Momentum’s National Coordinator Laura Parker said: “Nobody voted for an Eton-educated millionaire to hijack our democracy in his own self interest. He is part of the same tiny, privileged elite which has been hoarding power at the top and eroding our democracy for decades. We need to rebalance power away from this tiny elite and towards the majority of people.”

Stowe described the political importance of the growing national protest movement.

“Demonstrations took place in several towns and cities, including places like Windsor, Bournemouth and Clitheroe, which don’t usually feature on listings for radical political activity…

“TV coverage of the event switched back and forth between the demonstrations in Britain and the inspiring, increasingly militant protests happening in Hong Kong.
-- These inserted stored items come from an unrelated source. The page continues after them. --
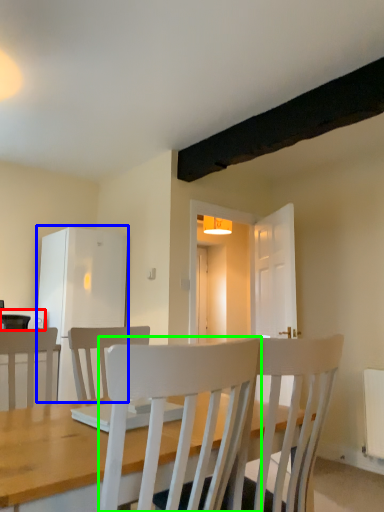 Question: Which object is the closest to the appliance (highlighted by a red box)? Choose among these: fridge (highlighted by a blue box) or chair (highlighted by a green box).

Choices:
 (A) fridge
 (B) chair

Answer: (A) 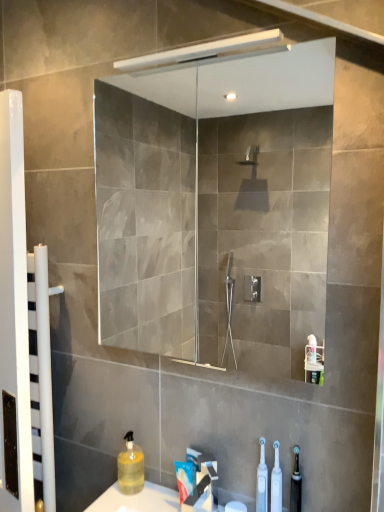 How much space does white plastic toothbrush at lower center, the 2th cleaning product in the left-to-right sequence, occupy vertically?

It is 9.53 inches.

The height and width of the screenshot is (512, 384). What are the coordinates of `white plastic toothbrush at lower center, which is the 1th cleaning product from front to back` in the screenshot? It's located at (276, 482).

The width and height of the screenshot is (384, 512). In order to click on white matte toothpaste at lower center in this screenshot , I will do `click(185, 478)`.

Image resolution: width=384 pixels, height=512 pixels. What do you see at coordinates (14, 315) in the screenshot?
I see `white glossy towel rack at left` at bounding box center [14, 315].

Locate an element on the screen. This screenshot has width=384, height=512. translucent yellow liquid at lower left, which is counted as the 2th cleaning product, starting from the right is located at coordinates (130, 467).

From the image's perspective, is white plastic toothbrushes at lower center, placed as the second toiletry when sorted from right to left, beneath translucent yellow liquid at lower left, marked as the 1th cleaning product in a left-to-right arrangement?

No.

From a real-world perspective, is white plastic toothbrushes at lower center, acting as the first toiletry starting from the left, below translucent yellow liquid at lower left, the first cleaning product in the back-to-front sequence?

No.

What's the angular difference between white plastic toothbrushes at lower center, acting as the first toiletry starting from the left, and translucent yellow liquid at lower left, the first cleaning product in the back-to-front sequence,'s facing directions?

white plastic toothbrushes at lower center, acting as the first toiletry starting from the left, and translucent yellow liquid at lower left, the first cleaning product in the back-to-front sequence, are facing 2.3 degrees away from each other.

Between white plastic toothbrushes at lower center, placed as the second toiletry when sorted from right to left, and translucent yellow liquid at lower left, which appears as the second cleaning product when viewed from the front, which one has less height?

translucent yellow liquid at lower left, which appears as the second cleaning product when viewed from the front, is shorter.

Does point (15, 251) appear closer or farther from the camera than point (276, 448)?

Point (15, 251) is positioned closer to the camera compared to point (276, 448).

From the image's perspective, is white glossy towel rack at left above or below white plastic toothbrush at lower center, the 2th cleaning product positioned from the back?

white glossy towel rack at left is situated higher than white plastic toothbrush at lower center, the 2th cleaning product positioned from the back, in the image.

The width and height of the screenshot is (384, 512). I want to click on cleaning product lying in front of the white glossy towel rack at left, so click(276, 482).

Are transparent glass mirror at upper center and translucent plastic toothbrush at lower right, positioned as the first toiletry in right-to-left order, making contact?

transparent glass mirror at upper center and translucent plastic toothbrush at lower right, positioned as the first toiletry in right-to-left order, are clearly separated.

Looking at the image, does transparent glass mirror at upper center seem bigger or smaller compared to translucent plastic toothbrush at lower right, acting as the second toiletry starting from the left?

Considering their sizes, transparent glass mirror at upper center takes up more space than translucent plastic toothbrush at lower right, acting as the second toiletry starting from the left.

From a real-world perspective, is transparent glass mirror at upper center positioned under translucent plastic toothbrush at lower right, positioned as the first toiletry in right-to-left order, based on gravity?

Incorrect, from a real-world perspective, transparent glass mirror at upper center is higher than translucent plastic toothbrush at lower right, positioned as the first toiletry in right-to-left order.

Consider the image. Which of these two, transparent glass mirror at upper center or translucent plastic toothbrush at lower right, acting as the second toiletry starting from the left, is thinner?

With smaller width is translucent plastic toothbrush at lower right, acting as the second toiletry starting from the left.

Is white plastic toothbrush at lower center, the 1th cleaning product in the right-to-left sequence, aimed at transparent glass mirror at upper center?

No, white plastic toothbrush at lower center, the 1th cleaning product in the right-to-left sequence, is not aimed at transparent glass mirror at upper center.

In terms of size, does white plastic toothbrush at lower center, the 2th cleaning product positioned from the back, appear bigger or smaller than transparent glass mirror at upper center?

white plastic toothbrush at lower center, the 2th cleaning product positioned from the back, is smaller than transparent glass mirror at upper center.

Is the surface of translucent yellow liquid at lower left, marked as the 1th cleaning product in a left-to-right arrangement, in direct contact with translucent plastic toothbrush at lower right, positioned as the first toiletry in right-to-left order?

They are not placed beside each other.

Which of these two, translucent yellow liquid at lower left, the first cleaning product in the back-to-front sequence, or translucent plastic toothbrush at lower right, positioned as the first toiletry in right-to-left order, stands taller?

With more height is translucent plastic toothbrush at lower right, positioned as the first toiletry in right-to-left order.

Based on the photo, which object is further away from the camera, translucent yellow liquid at lower left, the first cleaning product in the back-to-front sequence, or translucent plastic toothbrush at lower right, acting as the second toiletry starting from the left?

translucent yellow liquid at lower left, the first cleaning product in the back-to-front sequence, is more distant.

Does point (130, 486) come in front of point (300, 499)?

No, (130, 486) is behind (300, 499).

Could you tell me if white plastic toothbrush at lower center, the 2th cleaning product in the left-to-right sequence, is facing translucent yellow liquid at lower left, which is counted as the 2th cleaning product, starting from the right?

No, white plastic toothbrush at lower center, the 2th cleaning product in the left-to-right sequence, is not turned towards translucent yellow liquid at lower left, which is counted as the 2th cleaning product, starting from the right.

Is white plastic toothbrush at lower center, the 2th cleaning product in the left-to-right sequence, positioned beyond the bounds of translucent yellow liquid at lower left, which appears as the second cleaning product when viewed from the front?

That's correct, white plastic toothbrush at lower center, the 2th cleaning product in the left-to-right sequence, is outside of translucent yellow liquid at lower left, which appears as the second cleaning product when viewed from the front.

From the image's perspective, does white plastic toothbrush at lower center, which is the 1th cleaning product from front to back, appear higher than translucent yellow liquid at lower left, marked as the 1th cleaning product in a left-to-right arrangement?

Indeed, from the image's perspective, white plastic toothbrush at lower center, which is the 1th cleaning product from front to back, is shown above translucent yellow liquid at lower left, marked as the 1th cleaning product in a left-to-right arrangement.

From a real-world perspective, which object stands above the other?

white plastic toothbrush at lower center, which is the 1th cleaning product from front to back.

Is white plastic toothbrush at lower center, which is the 1th cleaning product from front to back, inside the boundaries of white plastic toothbrushes at lower center, placed as the second toiletry when sorted from right to left, or outside?

white plastic toothbrush at lower center, which is the 1th cleaning product from front to back, cannot be found inside white plastic toothbrushes at lower center, placed as the second toiletry when sorted from right to left.

Is white plastic toothbrush at lower center, which is the 1th cleaning product from front to back, wider than white plastic toothbrushes at lower center, acting as the first toiletry starting from the left?

In fact, white plastic toothbrush at lower center, which is the 1th cleaning product from front to back, might be narrower than white plastic toothbrushes at lower center, acting as the first toiletry starting from the left.

From a real-world perspective, relative to white plastic toothbrushes at lower center, acting as the first toiletry starting from the left, is white plastic toothbrush at lower center, the 2th cleaning product in the left-to-right sequence, vertically above or below?

white plastic toothbrush at lower center, the 2th cleaning product in the left-to-right sequence, is below white plastic toothbrushes at lower center, acting as the first toiletry starting from the left.

From the translucent yellow liquid at lower left, which is counted as the 2th cleaning product, starting from the right, count 1st toiletrys forward and point to it. Please provide its 2D coordinates.

[(262, 481)]

This screenshot has width=384, height=512. I want to click on screen door above the white plastic toothbrush at lower center, which is the 1th cleaning product from front to back (from a real-world perspective), so click(14, 315).

When comparing their distances from translucent yellow liquid at lower left, marked as the 1th cleaning product in a left-to-right arrangement, does white glossy towel rack at left or white matte toothpaste at lower center seem further?

Among the two, white glossy towel rack at left is located further to translucent yellow liquid at lower left, marked as the 1th cleaning product in a left-to-right arrangement.

From the image, which object appears to be farther from white matte toothpaste at lower center, white glossy towel rack at left or transparent glass mirror at upper center?

Based on the image, transparent glass mirror at upper center appears to be further to white matte toothpaste at lower center.

When comparing their distances from white matte toothpaste at lower center, does white plastic toothbrushes at lower center, acting as the first toiletry starting from the left, or translucent yellow liquid at lower left, marked as the 1th cleaning product in a left-to-right arrangement, seem further?

The object further to white matte toothpaste at lower center is white plastic toothbrushes at lower center, acting as the first toiletry starting from the left.

When comparing their distances from white matte toothpaste at lower center, does white glossy towel rack at left or white plastic toothbrushes at lower center, placed as the second toiletry when sorted from right to left, seem closer?

white plastic toothbrushes at lower center, placed as the second toiletry when sorted from right to left, lies closer to white matte toothpaste at lower center than the other object.

When comparing their distances from white plastic toothbrush at lower center, which is the 1th cleaning product from front to back, does translucent yellow liquid at lower left, which appears as the second cleaning product when viewed from the front, or white glossy towel rack at left seem further?

Among the two, white glossy towel rack at left is located further to white plastic toothbrush at lower center, which is the 1th cleaning product from front to back.

Considering their positions, is transparent glass mirror at upper center positioned closer to translucent plastic toothbrush at lower right, positioned as the first toiletry in right-to-left order, than white plastic toothbrush at lower center, the 1th cleaning product in the right-to-left sequence?

white plastic toothbrush at lower center, the 1th cleaning product in the right-to-left sequence, is closer to translucent plastic toothbrush at lower right, positioned as the first toiletry in right-to-left order.

From the picture: Looking at the image, which one is located further to translucent plastic toothbrush at lower right, positioned as the first toiletry in right-to-left order, translucent yellow liquid at lower left, marked as the 1th cleaning product in a left-to-right arrangement, or white matte toothpaste at lower center?

Based on the image, translucent yellow liquid at lower left, marked as the 1th cleaning product in a left-to-right arrangement, appears to be further to translucent plastic toothbrush at lower right, positioned as the first toiletry in right-to-left order.

Based on the photo, which object lies nearer to the anchor point transparent glass mirror at upper center, white matte toothpaste at lower center or white plastic toothbrushes at lower center, placed as the second toiletry when sorted from right to left?

white matte toothpaste at lower center.

The height and width of the screenshot is (512, 384). I want to click on cleaning product between transparent glass mirror at upper center and translucent yellow liquid at lower left, which appears as the second cleaning product when viewed from the front, in the up-down direction, so click(276, 482).

This screenshot has height=512, width=384. In order to click on toiletry between translucent yellow liquid at lower left, which is counted as the 2th cleaning product, starting from the right, and translucent plastic toothbrush at lower right, positioned as the first toiletry in right-to-left order, from left to right in this screenshot , I will do `click(262, 481)`.

The height and width of the screenshot is (512, 384). I want to click on toothpaste located between translucent yellow liquid at lower left, which appears as the second cleaning product when viewed from the front, and translucent plastic toothbrush at lower right, acting as the second toiletry starting from the left, in the left-right direction, so click(x=185, y=478).

Where is `cleaning product between translucent yellow liquid at lower left, which appears as the second cleaning product when viewed from the front, and translucent plastic toothbrush at lower right, positioned as the first toiletry in right-to-left order, in the horizontal direction`? This screenshot has height=512, width=384. cleaning product between translucent yellow liquid at lower left, which appears as the second cleaning product when viewed from the front, and translucent plastic toothbrush at lower right, positioned as the first toiletry in right-to-left order, in the horizontal direction is located at coordinates (276, 482). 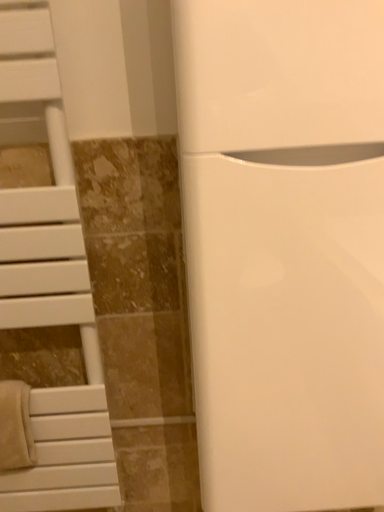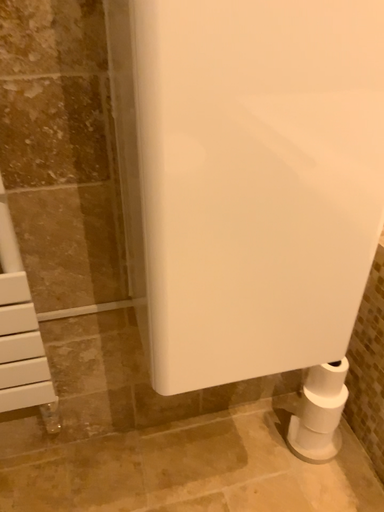 Question: How did the camera likely rotate when shooting the video?

Choices:
 (A) rotated downward
 (B) rotated upward

Answer: (A) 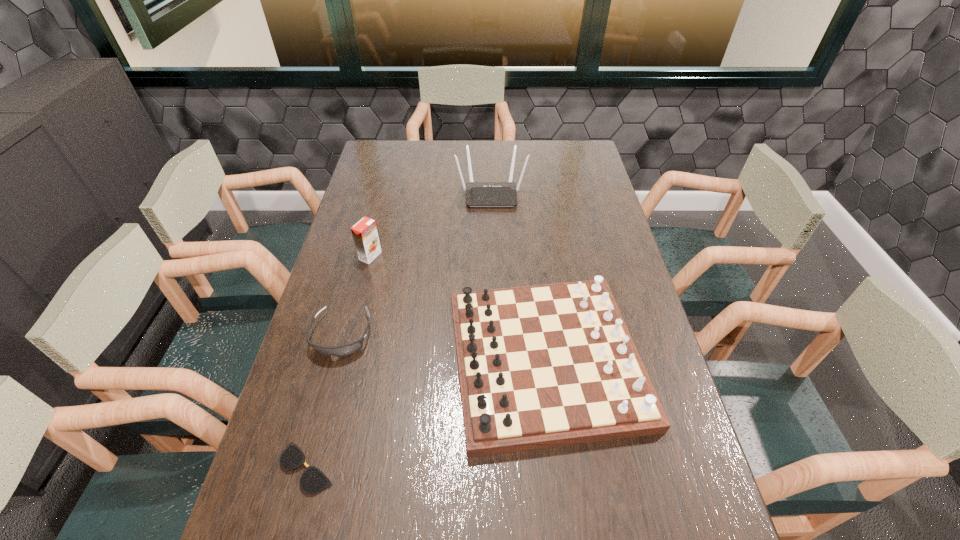 Where is `the farthest object`? The width and height of the screenshot is (960, 540). the farthest object is located at coordinates click(x=478, y=194).

Identify the location of the tallest object. (478, 194).

This screenshot has height=540, width=960. Identify the location of the fourth shortest object. (364, 232).

The width and height of the screenshot is (960, 540). I want to click on orange juice, so click(x=364, y=232).

Identify the location of the third shortest object. pyautogui.click(x=540, y=366).

This screenshot has width=960, height=540. In order to click on goggles in this screenshot , I will do `click(345, 350)`.

The width and height of the screenshot is (960, 540). Find the location of `the shortest object`. the shortest object is located at coordinates (312, 481).

Locate an element on the screen. The height and width of the screenshot is (540, 960). vacant space located on the front-facing side of the farthest object is located at coordinates (492, 228).

Where is `blank area located on the back of the fourth nearest object`? blank area located on the back of the fourth nearest object is located at coordinates (375, 236).

Where is `vacant point located 0.300m on the back of the chessboard`? vacant point located 0.300m on the back of the chessboard is located at coordinates click(x=529, y=224). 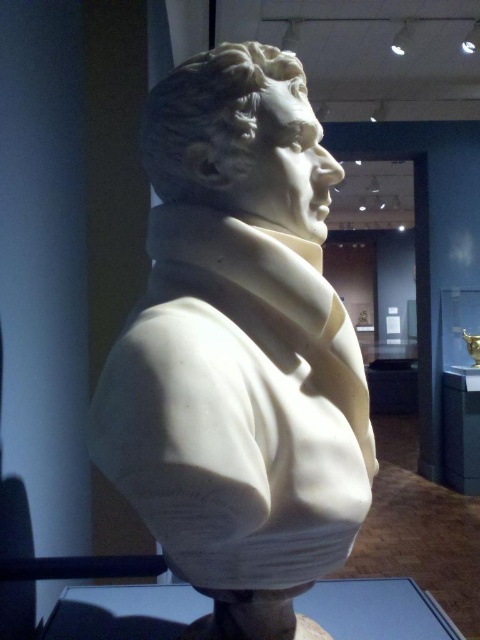 Between point (158, 269) and point (399, 602), which one is positioned behind?

Point (399, 602)

Can you confirm if white marble bust at center is positioned to the left of transparent glass table at lower center?

Indeed, white marble bust at center is positioned on the left side of transparent glass table at lower center.

What do you see at coordinates (239, 349) in the screenshot?
I see `white marble bust at center` at bounding box center [239, 349].

Locate an element on the screen. This screenshot has height=640, width=480. white marble bust at center is located at coordinates (239, 349). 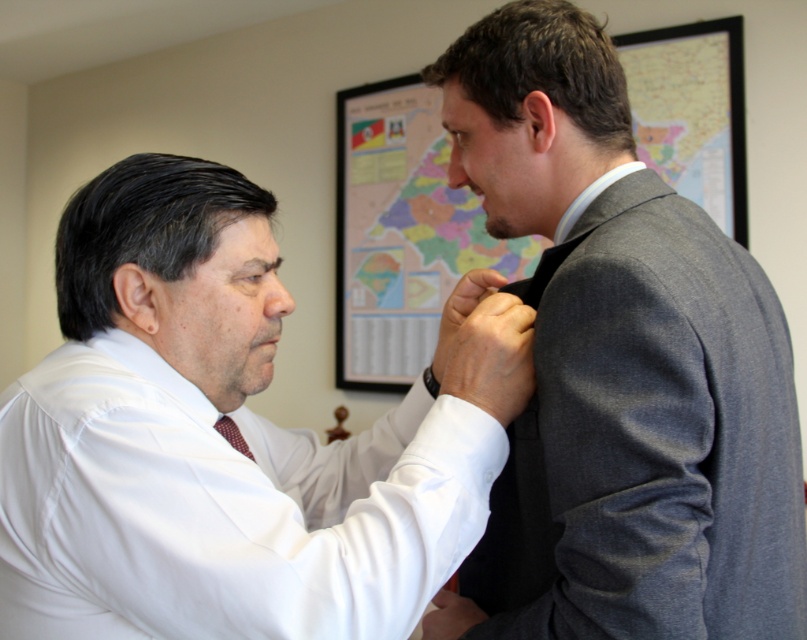 Question: Which object appears farthest from the camera in this image?

Choices:
 (A) white smooth shirt at center
 (B) maroon silk tie at center

Answer: (B)

Question: Considering the real-world distances, which object is farthest from the white smooth shirt at center?

Choices:
 (A) gray wool suit at center
 (B) maroon silk tie at center

Answer: (B)

Question: Can you confirm if gray wool suit at center is positioned to the right of maroon silk tie at center?

Choices:
 (A) yes
 (B) no

Answer: (A)

Question: Can you confirm if white smooth shirt at center is bigger than maroon silk tie at center?

Choices:
 (A) no
 (B) yes

Answer: (B)

Question: Is gray wool suit at center smaller than maroon silk tie at center?

Choices:
 (A) no
 (B) yes

Answer: (A)

Question: Which object is positioned closest to the maroon silk tie at center?

Choices:
 (A) gray wool suit at center
 (B) white smooth shirt at center

Answer: (B) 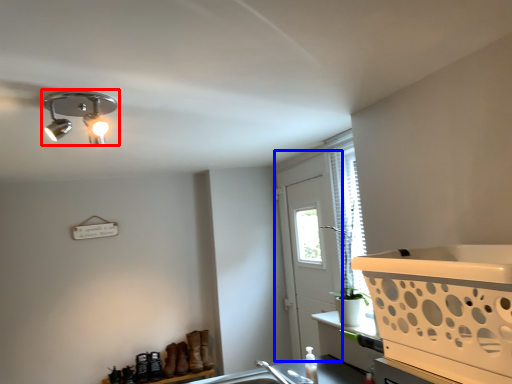 Question: Which point is closer to the camera, lamp (highlighted by a red box) or screen door (highlighted by a blue box)?

Choices:
 (A) lamp
 (B) screen door

Answer: (A) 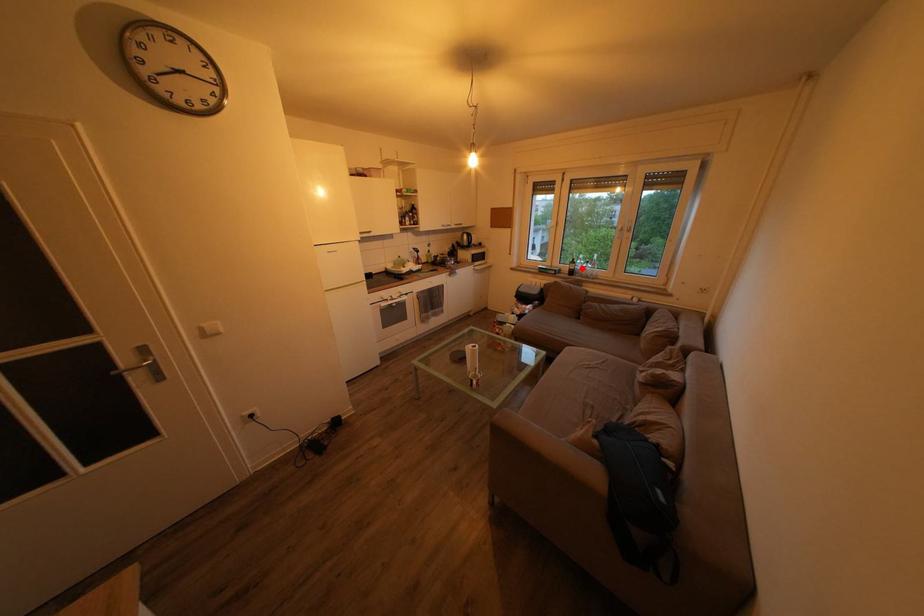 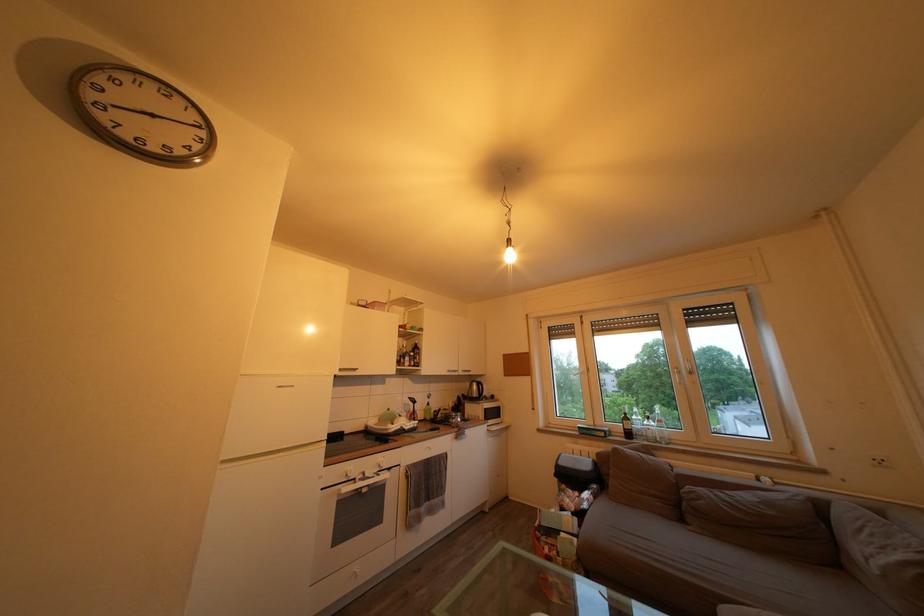 Question: A red point is marked in image1. In image2, is the corresponding 3D point closer to the camera or farther? Reply with the corresponding letter.

Choices:
 (A) The corresponding 3D point is closer.
 (B) The corresponding 3D point is farther.

Answer: (B) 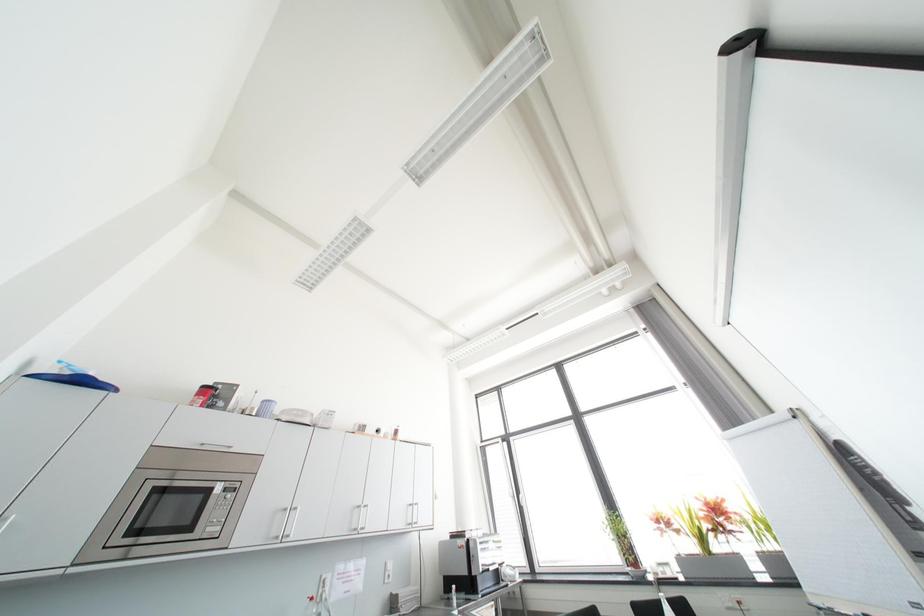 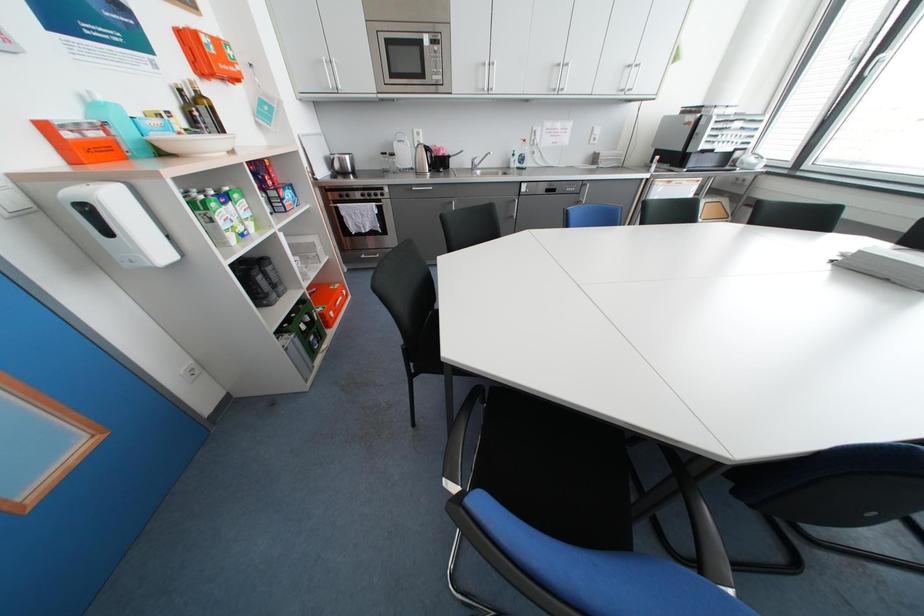 The first image is from the beginning of the video and the second image is from the end. How did the camera likely rotate when shooting the video?

The camera rotated toward left-down.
It was a good juxtaposition.

“In both cases people were on the streets in defence of their rights, opposing governments they see as corrupt and anti-democratic. And just as the Hong Kong protests have become more intense, so too the British assemblies have changed gear.

“In London, calls for civil disobedience, direct action and daily protests were met with resounding cheers. 

“Michael Chessum, one of the demonstration organisers told the crowd ‘We’re here to force him [Johnson] to back down. That means civil disobedience and being willing to disrupt things’.”

According to Stowe, the “semi-spontaneous” transformation of a static protest into an impromptu march through central London was a “hint of things to come”.

“Extinction Rebellion have [sic] done this sort of thing, but it is a new tactic for the Labour and anti-Brexit activists.

“People understand that the situation needs new methods.

“Saturday 31 August was when the labour movement began to respond on the streets to Johnson’s coup. It’s also shown him that he is much more vulnerable than he thinks in the election.

“The essential thing now is to keep up the tempo of actions in England, Scotland and Wales to exploit a constitutional crisis which has revealed the Brexiteers’ underlying weakness.”

Hundreds of trade unionists have signed a statement calling for strikes to stop Johnson’s coup. The statement calls on “unions, the Labour Party and the whole working-class movement” to “urgently mobilise direct action, including protests, strikes, and occupations”.